§ **AVAILABLE RECORDS**:
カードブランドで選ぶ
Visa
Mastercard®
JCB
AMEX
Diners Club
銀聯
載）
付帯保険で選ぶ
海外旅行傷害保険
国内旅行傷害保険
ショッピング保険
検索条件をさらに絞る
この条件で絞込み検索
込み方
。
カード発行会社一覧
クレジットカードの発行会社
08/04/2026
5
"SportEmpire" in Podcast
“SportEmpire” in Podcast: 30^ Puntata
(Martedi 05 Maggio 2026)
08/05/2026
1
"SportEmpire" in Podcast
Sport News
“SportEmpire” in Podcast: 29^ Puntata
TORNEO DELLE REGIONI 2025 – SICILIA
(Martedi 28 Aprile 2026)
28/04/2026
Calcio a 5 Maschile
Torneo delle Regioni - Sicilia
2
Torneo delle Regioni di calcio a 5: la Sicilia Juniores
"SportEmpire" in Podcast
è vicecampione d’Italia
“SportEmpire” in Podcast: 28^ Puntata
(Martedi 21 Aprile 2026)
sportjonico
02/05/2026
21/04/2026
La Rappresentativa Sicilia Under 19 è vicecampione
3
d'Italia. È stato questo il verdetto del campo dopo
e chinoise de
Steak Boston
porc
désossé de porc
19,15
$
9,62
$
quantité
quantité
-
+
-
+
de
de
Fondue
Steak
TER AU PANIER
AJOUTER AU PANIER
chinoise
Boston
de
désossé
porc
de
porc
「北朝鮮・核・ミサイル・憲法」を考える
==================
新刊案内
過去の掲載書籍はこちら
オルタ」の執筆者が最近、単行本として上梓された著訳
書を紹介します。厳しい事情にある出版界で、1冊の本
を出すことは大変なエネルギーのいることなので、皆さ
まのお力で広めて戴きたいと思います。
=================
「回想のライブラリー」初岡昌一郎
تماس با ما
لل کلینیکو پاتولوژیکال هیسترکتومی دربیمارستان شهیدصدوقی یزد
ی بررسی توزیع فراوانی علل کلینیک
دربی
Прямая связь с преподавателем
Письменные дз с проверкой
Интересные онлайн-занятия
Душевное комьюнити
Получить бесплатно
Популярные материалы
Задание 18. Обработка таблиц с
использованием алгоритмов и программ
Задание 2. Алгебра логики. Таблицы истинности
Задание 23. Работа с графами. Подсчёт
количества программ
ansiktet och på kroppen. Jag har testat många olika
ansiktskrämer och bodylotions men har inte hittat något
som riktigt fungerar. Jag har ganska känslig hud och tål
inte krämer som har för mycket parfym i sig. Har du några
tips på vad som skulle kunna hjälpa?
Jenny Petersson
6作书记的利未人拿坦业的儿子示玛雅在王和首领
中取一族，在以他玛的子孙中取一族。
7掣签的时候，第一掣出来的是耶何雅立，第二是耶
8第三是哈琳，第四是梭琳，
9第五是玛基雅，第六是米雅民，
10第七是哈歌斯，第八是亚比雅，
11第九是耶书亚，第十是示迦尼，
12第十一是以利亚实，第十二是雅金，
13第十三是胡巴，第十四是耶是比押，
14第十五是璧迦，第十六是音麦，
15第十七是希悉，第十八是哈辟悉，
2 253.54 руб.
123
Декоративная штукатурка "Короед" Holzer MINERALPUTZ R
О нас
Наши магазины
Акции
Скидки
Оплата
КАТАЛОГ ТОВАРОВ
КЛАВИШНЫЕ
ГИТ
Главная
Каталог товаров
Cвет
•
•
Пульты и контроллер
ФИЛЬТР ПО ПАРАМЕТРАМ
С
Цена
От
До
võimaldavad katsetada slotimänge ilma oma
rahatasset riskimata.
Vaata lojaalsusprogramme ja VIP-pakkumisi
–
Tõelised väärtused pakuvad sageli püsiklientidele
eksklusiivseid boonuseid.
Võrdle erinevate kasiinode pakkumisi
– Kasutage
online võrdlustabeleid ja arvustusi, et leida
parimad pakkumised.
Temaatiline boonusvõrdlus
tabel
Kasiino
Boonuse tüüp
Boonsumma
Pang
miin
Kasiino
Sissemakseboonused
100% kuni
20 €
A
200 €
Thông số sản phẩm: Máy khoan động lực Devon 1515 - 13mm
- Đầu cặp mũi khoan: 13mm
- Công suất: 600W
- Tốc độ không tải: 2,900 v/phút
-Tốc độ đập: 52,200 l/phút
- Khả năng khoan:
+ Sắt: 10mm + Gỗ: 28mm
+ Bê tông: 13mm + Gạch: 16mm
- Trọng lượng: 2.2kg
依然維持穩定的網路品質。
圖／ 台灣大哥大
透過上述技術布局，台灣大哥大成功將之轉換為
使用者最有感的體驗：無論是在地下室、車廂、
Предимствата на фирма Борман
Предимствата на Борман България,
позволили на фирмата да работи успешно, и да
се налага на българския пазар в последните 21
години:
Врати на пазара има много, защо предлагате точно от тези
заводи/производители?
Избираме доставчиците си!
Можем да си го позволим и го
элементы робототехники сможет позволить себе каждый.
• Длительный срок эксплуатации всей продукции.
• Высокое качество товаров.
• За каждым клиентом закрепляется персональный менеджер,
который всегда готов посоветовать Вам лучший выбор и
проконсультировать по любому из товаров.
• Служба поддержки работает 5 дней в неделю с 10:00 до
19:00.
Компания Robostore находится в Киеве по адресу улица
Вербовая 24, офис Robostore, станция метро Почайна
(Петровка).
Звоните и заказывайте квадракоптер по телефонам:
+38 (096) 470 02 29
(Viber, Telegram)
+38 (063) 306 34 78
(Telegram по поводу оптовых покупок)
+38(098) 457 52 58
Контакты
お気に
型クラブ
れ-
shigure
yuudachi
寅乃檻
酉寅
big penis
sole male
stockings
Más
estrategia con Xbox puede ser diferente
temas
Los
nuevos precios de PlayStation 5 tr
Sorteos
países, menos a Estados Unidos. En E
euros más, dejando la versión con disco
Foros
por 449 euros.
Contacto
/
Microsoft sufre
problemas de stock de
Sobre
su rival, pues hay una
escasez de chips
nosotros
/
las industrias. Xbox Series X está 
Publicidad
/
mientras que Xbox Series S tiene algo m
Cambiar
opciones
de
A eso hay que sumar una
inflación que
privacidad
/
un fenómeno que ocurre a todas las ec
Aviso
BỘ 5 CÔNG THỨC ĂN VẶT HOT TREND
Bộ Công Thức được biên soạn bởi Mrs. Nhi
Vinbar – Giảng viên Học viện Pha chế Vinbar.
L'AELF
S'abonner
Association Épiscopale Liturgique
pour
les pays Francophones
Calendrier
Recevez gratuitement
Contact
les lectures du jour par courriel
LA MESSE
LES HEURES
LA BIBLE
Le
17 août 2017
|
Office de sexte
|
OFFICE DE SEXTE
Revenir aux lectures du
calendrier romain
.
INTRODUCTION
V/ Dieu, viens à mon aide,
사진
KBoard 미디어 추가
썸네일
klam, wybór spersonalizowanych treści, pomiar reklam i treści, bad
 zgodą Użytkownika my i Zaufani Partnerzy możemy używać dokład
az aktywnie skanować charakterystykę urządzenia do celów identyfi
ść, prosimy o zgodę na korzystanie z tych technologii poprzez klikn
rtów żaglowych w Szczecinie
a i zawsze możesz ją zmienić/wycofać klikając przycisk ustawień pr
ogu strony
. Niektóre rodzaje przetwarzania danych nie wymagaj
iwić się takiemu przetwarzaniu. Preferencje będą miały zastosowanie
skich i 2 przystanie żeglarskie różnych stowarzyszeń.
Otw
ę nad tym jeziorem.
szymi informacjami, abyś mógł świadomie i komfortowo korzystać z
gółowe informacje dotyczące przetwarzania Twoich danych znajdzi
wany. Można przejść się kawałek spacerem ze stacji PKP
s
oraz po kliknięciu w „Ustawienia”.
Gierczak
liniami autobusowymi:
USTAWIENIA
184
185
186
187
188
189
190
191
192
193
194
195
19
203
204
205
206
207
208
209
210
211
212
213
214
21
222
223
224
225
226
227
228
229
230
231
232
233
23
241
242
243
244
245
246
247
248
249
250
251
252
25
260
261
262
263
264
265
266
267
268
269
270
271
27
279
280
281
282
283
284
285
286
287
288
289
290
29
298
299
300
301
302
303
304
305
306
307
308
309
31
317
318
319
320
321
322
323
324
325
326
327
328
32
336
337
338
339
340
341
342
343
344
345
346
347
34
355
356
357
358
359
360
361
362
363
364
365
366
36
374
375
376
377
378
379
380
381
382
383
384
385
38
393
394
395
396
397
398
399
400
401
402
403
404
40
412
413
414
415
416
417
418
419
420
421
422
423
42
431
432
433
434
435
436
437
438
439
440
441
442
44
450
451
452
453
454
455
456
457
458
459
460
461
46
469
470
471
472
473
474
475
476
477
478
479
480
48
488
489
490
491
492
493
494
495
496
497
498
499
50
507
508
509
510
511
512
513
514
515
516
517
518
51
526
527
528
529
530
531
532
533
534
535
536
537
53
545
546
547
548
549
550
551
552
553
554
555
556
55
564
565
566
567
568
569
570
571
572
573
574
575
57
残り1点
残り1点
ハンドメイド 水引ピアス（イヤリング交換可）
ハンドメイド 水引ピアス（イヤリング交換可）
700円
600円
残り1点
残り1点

§ **DESCRIPTION OF THE TASK**: Your answer should be the lines above, from the line containing "un fenómeno que ocurre a todas las ec" up to and including the line containing "danych nie wymagaj", reproduced exactly and with nothing else.

§ **EXERCISE RESULT**:
un fenómeno que ocurre a todas las ec
Aviso
BỘ 5 CÔNG THỨC ĂN VẶT HOT TREND
Bộ Công Thức được biên soạn bởi Mrs. Nhi
Vinbar – Giảng viên Học viện Pha chế Vinbar.
L'AELF
S'abonner
Association Épiscopale Liturgique
pour
les pays Francophones
Calendrier
Recevez gratuitement
Contact
les lectures du jour par courriel
LA MESSE
LES HEURES
LA BIBLE
Le
17 août 2017
|
Office de sexte
|
OFFICE DE SEXTE
Revenir aux lectures du
calendrier romain
.
INTRODUCTION
V/ Dieu, viens à mon aide,
사진
KBoard 미디어 추가
썸네일
klam, wybór spersonalizowanych treści, pomiar reklam i treści, bad
 zgodą Użytkownika my i Zaufani Partnerzy możemy używać dokład
az aktywnie skanować charakterystykę urządzenia do celów identyfi
ść, prosimy o zgodę na korzystanie z tych technologii poprzez klikn
rtów żaglowych w Szczecinie
a i zawsze możesz ją zmienić/wycofać klikając przycisk ustawień pr
ogu strony
. Niektóre rodzaje przetwarzania danych nie wymagaj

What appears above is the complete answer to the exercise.